In the past Indonesia's rivers have sustained wildlife, nurtured small communities that cluster on their banks, and transported travelers. It's only in recent years that their great potential for high-adrenaline recreational enjoyment - in the form of white-water rafting and kayaking - has been utilized. Whether you're after a few hours of action in Bali or Java, or a multi-day expedition in Sumatra or Sulawesi, there's enough to satisfy any white-water enthusiast's appetite.
The most high-profile operations are in Bali, where several rivers - the Ayung, Unda, Ubaya, Balian and Telaga - are commercially rafted. White-water rafting here is usually more of an environmental and cultural experience than an adrenaline-charged adventure. A trip down the Ayung, for example, takes you through deep valleys, terraced rice fields and finally into thick, tropical rainforest. On the way you can observe how rural Balinese life revolves around the river. With water channeled off to irrigate rice crops, and villagers gathering at the banks to bath and wash clothes. Graded 2-3 the Ayung River is frisky enough to be fun but not so much as to be dangerous.
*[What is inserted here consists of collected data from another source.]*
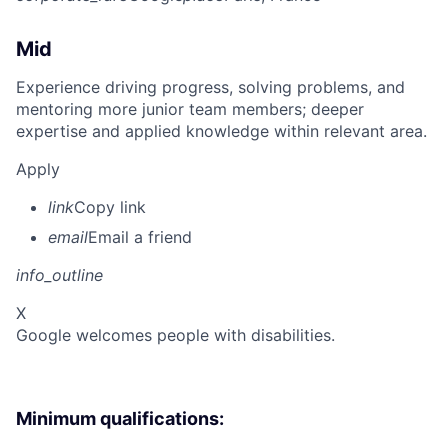
Mid
Experience driving progress, solving problems, and
mentoring more junior team members; deeper
expertise and applied knowledge within relevant area.
Apply
link
Copy link
email
Email a friend
info_outline
X
Google welcomes people with disabilities.
Minimum qualifications: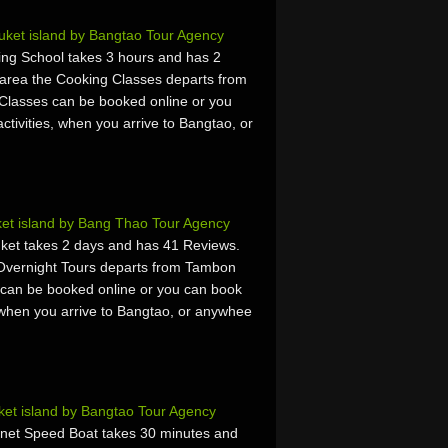
ket island by Bangtao Tour Agency
ing School takes 3 hours and has 2
area the Cooking Classes departs from
Classes can be booked online or you
activities, when you arrive to Bangtao, or
et island by Bang Thao Tour Agency
ket takes 2 days and has 41 Reviews.
Overnight Tours departs from Tambon
 can be booked online or you can book
es, when you arrive to Bangtao, or anywhee
et island by Bangtao Tour Agency
anet Speed Boat takes 30 minutes and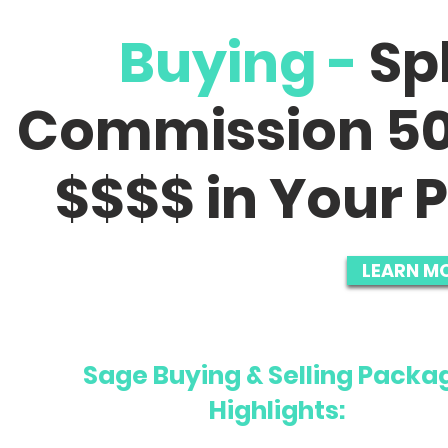
Buying -
Sp
Commission 50
$$$$ in Your P
LEARN M
Sage Buying & Selling Packa
Highlights: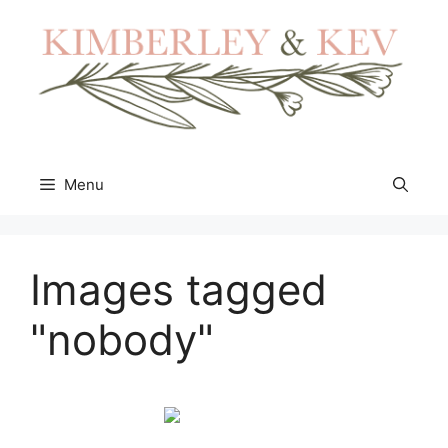
Skip
to
content
Menu
Images tagged
"nobody"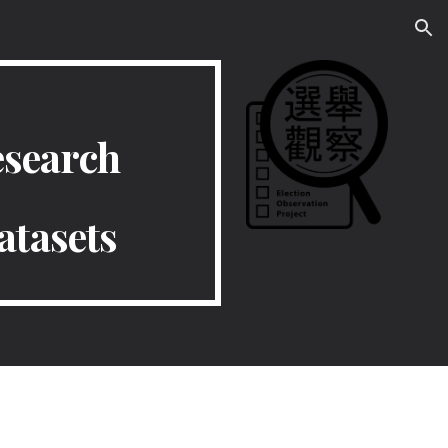
ion
esearch
atasets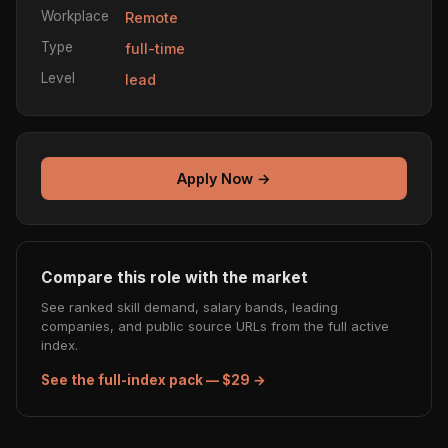
Workplace
Remote
Type
full-time
Level
lead
Apply Now →
Compare this role with the market
See ranked skill demand, salary bands, leading
companies, and public source URLs from the full active
index.
See the full-index pack — $29 →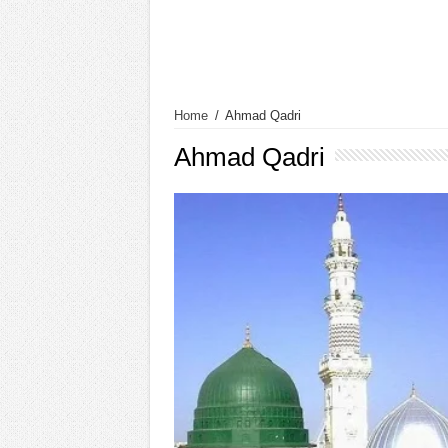
Home
/
Ahmad Qadri
Ahmad Qadri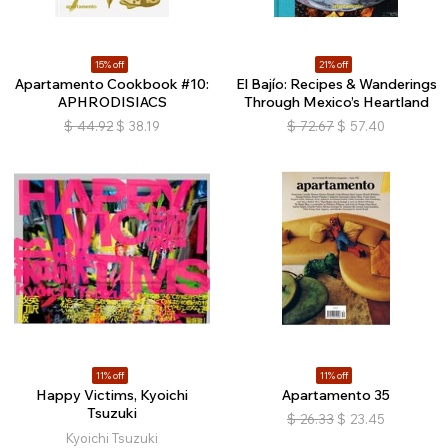
15% off
21% off
Apartamento Cookbook #10:
El Bajío: Recipes & Wanderings
APHRODISIACS
Through Mexico’s Heartland
$
44.92
$
38.19
$
72.67
$
57.40
11% off
11% off
Happy Victims, Kyoichi
Apartamento 35
Tsuzuki
$
26.33
$
23.45
Kyoichi Tsuzuki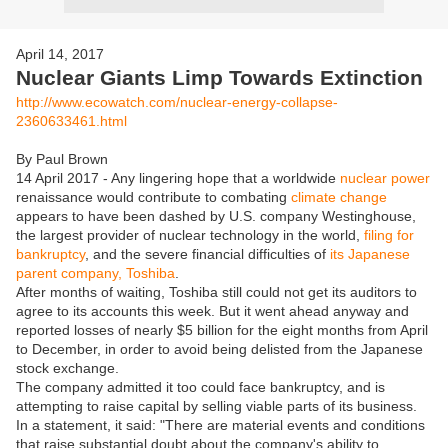
April 14, 2017
Nuclear Giants Limp Towards Extinction
http://www.ecowatch.com/nuclear-energy-collapse-
2360633461.html
By Paul Brown
14 April 2017 - Any lingering hope that a worldwide
nuclear power
renaissance would contribute to combating
climate change
appears to have been dashed by U.S. company Westinghouse,
the largest provider of nuclear technology in the world,
filing for
bankruptcy
, and the severe financial difficulties of
its Japanese
parent company, Toshiba
.
After months of waiting, Toshiba still could not get its auditors to
agree to its accounts this week. But it went ahead anyway and
reported losses of nearly $5 billion for the eight months from April
to December, in order to avoid being delisted from the Japanese
stock exchange.
The company admitted it too could face bankruptcy, and is
attempting to raise capital by selling viable parts of its business.
In a statement, it said: "There are material events and conditions
that raise substantial doubt about the company's ability to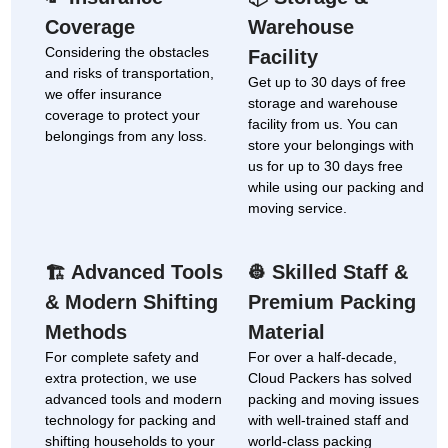
Coverage
Warehouse
Considering the obstacles
Facility
and risks of transportation,
Get up to 30 days of free
we offer insurance
storage and warehouse
coverage to protect your
facility from us. You can
belongings from any loss.
store your belongings with
us for up to 30 days free
while using our packing and
moving service.
Advanced Tools
Skilled Staff &
🏗
👷
& Modern Shifting
Premium Packing
Methods
Material
For complete safety and
For over a half-decade,
extra protection, we use
Cloud Packers has solved
advanced tools and modern
packing and moving issues
technology for packing and
with well-trained staff and
shifting households to your
world-class packing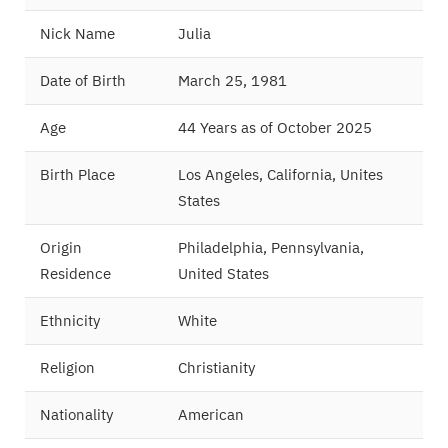
Nick Name
Julia
Date of Birth
March 25, 1981
Age
44 Years as of October 2025
Birth Place
Los Angeles, California, Unites
States
Origin
Philadelphia, Pennsylvania,
Residence
United States
Ethnicity
White
Religion
Christianity
Nationality
American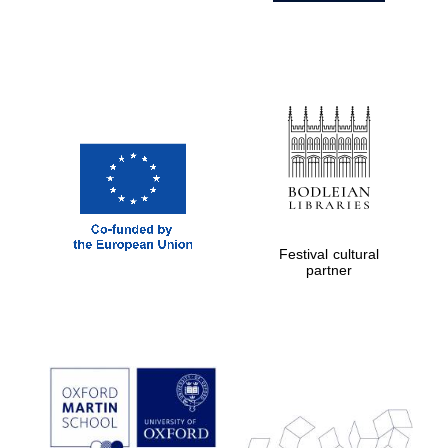
Festival cultural
partner
Prestige
publishing
partner.
Celebrating 25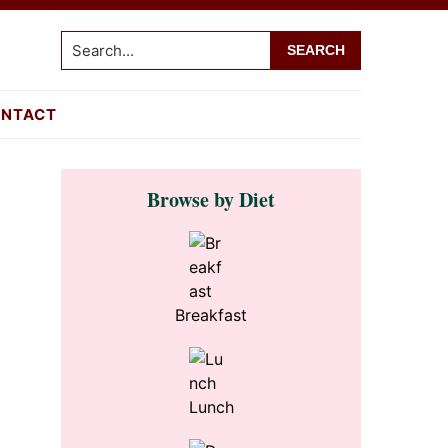
Search...
NTACT
Primary
Browse by Diet
Sidebar
Breakfast
Lunch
There are times after heavy rains, when the excitement level on Balinese rivers definitely hits the redline. The fast-flowing Balian River (grade 2-3 in the dry season) is transformed into a thrashing grade 4-5 roller coaster when the river's running high. The upper section is particularly wild, with superb cascading rapids and wave trains. Huge boulders are scattered across the river bed, rolled down by torrential waters. The size of these boulders means there are excellent rapids when the river is in full flood, but they will also seriously impede your raft's progress when the water level is low.
For a longer and more intense river experience, try the multi-day expeditions on the grade 3-4 Sadan River in Sulawesi. Although the river is navigable most of the year, conditions are best between November and March, when rapids build and flow on for as long as 2km. The pristine forest surroundings are spectacular and its common to see giant lizards and other exotic wildlife.
The Citarik River which is conveniently situated an hour away from Bandung and a short drive from Jakarta, offers a gentle I6 km run through volcanic gorges and jungle, and is an excellent introduction to kayaking. The river is fed by a spring that runs down from Mount Halimun, so it flows all year round with clear water. The best time for adrenaline-thrills is during the rainy season, October to April. The biggest rapid, Cibaregbeg, can definitely push your pulse rate up in a big flow.
Sumatra has a classic white-water river: the Alas. it rises in the highlands and plunges 300km through Gunung Leuser National Park - the largest national park in Southeast Asia cutting across primary rainforest and deep gorges until it finally exits into the Indian Ocean. The grade 3-4 rapids are excellent, but the real attraction is the incredibly rich and diverse wildlife, including orangutans, monkeys, lemurs and many other primates.